I awoke a little hungrier than usual, but I had expected that.  I got out of bed, showered, checked my email…well okay, I admit, I checked my email first, then I showered.  This morning breakfast would be the last of the shredded wheat, a half cup of the almond milk and some grapefruit slices.  The day was gray and damp, and promised to be a perfect day for writing, and it was.

I managed another 3k words on my short story by lunchtime.  Lunchtime for me is when I realize I haven’t eaten it.  I can get so involved in writing that I will forget to eat, pee, and if I haven’t showered that morning, I even forget to change out of what ever it was I wore to bed. This day, was one where I forget to stop and eat lunch, so lunch was at 2:00 p.m.
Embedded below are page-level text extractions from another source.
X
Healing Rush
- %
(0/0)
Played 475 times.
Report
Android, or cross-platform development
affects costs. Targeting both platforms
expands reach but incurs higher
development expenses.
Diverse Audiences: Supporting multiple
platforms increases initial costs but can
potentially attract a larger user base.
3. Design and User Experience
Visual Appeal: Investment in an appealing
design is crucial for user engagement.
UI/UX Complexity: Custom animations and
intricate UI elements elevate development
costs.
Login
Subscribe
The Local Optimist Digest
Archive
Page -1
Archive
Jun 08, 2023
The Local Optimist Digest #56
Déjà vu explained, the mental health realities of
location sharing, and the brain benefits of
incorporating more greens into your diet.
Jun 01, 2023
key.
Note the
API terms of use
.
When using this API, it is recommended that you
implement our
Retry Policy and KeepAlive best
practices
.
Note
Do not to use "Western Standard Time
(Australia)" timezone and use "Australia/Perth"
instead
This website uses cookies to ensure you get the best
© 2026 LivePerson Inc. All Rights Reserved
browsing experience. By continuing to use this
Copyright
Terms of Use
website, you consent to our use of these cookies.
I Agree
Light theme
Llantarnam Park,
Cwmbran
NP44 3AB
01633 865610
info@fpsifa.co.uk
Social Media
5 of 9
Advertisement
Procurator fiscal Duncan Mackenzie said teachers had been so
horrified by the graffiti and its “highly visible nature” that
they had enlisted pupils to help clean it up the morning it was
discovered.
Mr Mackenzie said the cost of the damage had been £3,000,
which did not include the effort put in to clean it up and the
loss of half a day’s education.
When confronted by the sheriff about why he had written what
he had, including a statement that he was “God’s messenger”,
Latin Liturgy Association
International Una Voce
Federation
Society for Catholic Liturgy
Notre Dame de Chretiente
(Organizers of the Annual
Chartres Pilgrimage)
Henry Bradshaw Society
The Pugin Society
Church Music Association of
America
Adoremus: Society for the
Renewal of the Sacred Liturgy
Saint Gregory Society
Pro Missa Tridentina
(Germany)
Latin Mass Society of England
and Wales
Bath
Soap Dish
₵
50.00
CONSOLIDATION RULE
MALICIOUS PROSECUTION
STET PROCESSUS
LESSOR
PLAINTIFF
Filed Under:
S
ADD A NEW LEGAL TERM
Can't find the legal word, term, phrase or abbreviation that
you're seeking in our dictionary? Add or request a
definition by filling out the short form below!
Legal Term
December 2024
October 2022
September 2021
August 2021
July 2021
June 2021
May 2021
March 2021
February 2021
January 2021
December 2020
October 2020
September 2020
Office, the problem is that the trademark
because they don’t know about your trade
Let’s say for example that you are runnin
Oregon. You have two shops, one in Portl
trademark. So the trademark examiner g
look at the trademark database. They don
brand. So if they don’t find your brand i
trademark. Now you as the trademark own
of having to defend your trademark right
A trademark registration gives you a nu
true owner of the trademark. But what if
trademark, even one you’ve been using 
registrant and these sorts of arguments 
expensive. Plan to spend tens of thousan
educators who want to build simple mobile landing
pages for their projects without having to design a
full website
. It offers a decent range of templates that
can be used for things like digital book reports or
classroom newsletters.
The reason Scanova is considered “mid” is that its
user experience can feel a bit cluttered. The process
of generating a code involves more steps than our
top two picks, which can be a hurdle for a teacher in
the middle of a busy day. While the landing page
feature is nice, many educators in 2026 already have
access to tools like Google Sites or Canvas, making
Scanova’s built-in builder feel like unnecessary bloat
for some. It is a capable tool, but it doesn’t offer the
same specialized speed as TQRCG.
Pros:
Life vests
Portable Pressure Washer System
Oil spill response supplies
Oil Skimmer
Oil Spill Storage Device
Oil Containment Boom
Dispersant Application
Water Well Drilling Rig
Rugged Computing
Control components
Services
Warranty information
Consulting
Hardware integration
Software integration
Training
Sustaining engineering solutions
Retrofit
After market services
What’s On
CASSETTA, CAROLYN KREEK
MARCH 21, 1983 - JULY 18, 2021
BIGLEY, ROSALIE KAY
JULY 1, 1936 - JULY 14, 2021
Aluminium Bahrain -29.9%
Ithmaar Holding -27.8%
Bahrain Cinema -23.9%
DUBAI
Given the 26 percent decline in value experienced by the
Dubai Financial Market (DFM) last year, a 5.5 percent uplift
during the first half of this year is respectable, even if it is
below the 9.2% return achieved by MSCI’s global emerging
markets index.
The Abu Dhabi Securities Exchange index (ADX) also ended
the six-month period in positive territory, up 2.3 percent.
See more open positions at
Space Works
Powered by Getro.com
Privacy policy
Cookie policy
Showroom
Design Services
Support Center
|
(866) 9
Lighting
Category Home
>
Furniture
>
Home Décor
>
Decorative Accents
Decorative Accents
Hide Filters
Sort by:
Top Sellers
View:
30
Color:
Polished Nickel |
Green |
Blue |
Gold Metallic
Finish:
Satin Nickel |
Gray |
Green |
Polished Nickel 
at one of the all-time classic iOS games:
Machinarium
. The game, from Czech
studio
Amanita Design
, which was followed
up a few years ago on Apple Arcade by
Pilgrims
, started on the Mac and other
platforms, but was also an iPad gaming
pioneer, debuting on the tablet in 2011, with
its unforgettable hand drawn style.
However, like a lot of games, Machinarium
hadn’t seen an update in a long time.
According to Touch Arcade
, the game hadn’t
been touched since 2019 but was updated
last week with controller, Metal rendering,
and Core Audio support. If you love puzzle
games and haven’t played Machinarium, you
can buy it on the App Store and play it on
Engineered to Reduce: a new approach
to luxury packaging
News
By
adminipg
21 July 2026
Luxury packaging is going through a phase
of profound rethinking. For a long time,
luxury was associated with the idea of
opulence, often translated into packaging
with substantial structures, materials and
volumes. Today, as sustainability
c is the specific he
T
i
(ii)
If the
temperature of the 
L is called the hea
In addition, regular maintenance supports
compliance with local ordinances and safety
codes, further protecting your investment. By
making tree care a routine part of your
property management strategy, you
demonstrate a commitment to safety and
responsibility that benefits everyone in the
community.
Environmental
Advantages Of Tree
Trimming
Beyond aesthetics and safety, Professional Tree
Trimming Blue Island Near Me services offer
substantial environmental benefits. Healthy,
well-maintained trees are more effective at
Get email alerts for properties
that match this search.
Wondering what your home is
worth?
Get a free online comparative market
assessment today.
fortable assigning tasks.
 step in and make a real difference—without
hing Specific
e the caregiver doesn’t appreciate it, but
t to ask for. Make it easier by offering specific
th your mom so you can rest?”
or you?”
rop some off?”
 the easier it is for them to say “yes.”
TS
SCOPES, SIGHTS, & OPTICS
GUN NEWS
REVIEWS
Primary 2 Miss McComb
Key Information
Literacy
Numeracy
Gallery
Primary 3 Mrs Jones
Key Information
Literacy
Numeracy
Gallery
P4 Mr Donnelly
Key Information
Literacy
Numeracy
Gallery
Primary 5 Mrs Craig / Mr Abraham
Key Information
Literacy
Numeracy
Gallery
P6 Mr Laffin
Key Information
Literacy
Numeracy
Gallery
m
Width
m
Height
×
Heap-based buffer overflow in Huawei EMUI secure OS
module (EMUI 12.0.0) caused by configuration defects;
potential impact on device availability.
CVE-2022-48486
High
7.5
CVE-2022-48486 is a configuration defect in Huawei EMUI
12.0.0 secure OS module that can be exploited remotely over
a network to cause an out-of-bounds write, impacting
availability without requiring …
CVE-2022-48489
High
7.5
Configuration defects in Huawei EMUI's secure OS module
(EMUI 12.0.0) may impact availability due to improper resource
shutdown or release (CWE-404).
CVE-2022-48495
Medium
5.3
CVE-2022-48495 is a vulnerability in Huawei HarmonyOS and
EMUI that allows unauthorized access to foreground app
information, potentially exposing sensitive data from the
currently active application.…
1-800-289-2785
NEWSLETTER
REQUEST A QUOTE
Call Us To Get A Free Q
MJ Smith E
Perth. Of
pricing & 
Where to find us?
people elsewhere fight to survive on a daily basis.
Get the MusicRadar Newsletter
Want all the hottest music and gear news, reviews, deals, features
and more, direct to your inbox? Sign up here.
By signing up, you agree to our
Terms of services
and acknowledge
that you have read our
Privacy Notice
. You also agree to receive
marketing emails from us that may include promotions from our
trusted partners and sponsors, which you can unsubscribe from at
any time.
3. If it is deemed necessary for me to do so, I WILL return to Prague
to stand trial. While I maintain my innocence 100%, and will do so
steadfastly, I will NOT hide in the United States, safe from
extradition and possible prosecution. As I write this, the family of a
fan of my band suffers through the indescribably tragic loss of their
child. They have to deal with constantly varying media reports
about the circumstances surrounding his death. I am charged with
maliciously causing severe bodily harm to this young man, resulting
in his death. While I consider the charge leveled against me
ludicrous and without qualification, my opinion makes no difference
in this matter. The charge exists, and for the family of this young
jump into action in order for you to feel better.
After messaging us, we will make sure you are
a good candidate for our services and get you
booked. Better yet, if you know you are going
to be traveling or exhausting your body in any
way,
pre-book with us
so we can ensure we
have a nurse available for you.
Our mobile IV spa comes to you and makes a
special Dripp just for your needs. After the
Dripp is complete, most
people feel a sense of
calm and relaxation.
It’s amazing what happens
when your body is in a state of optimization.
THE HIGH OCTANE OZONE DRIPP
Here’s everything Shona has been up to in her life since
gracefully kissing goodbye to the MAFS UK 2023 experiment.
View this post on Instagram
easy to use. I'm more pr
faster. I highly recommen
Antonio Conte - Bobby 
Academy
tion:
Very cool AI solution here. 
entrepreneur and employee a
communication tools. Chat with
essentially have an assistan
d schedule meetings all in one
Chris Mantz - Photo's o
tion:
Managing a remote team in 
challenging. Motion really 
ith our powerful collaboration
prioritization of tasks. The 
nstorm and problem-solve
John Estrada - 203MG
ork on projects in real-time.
Lunch consisted of one slice of spelt bread lightly toasted.  I toast it because it resides in the refrigerator to stay fresh longer.  It toasts nicely.  After toasting the slice, I applied one tablespoon peanut butter and one tablespoon of jam.  Seriously, have you ever seen how much there is to a tablespoon? I was surprised when I spread the nutty spread over one half of the toast and still had some left on the knife.  No wasting the serving, I wiped the excess on the other side of the bread. Then did the same with the jam.  It was a very good little sandwich.  I made a pitcher of ice tea and had a glass with my lunch.  It was filling enough.

My short story, needed some research before I went any further, so after lunch I hit the internet to read up on the event of which my story was centered. That was fun.  I love research and can get really into what I’m reading.  I got the data I needed, and another thread for the story.  First, supper.

Let me take a moment and discuss the word supper. The way I use it will be for most, interchangeable with dinner. For me though, supper is the evening meal that is less formal. A family affair as opposed to a formal dinner with guests. When I spent time on the farm with family in Kansas, dinner was around 2 p.m. and supper was a later snack consisting of leftovers from dinner. Today, I refer to my last meal of the day as supper.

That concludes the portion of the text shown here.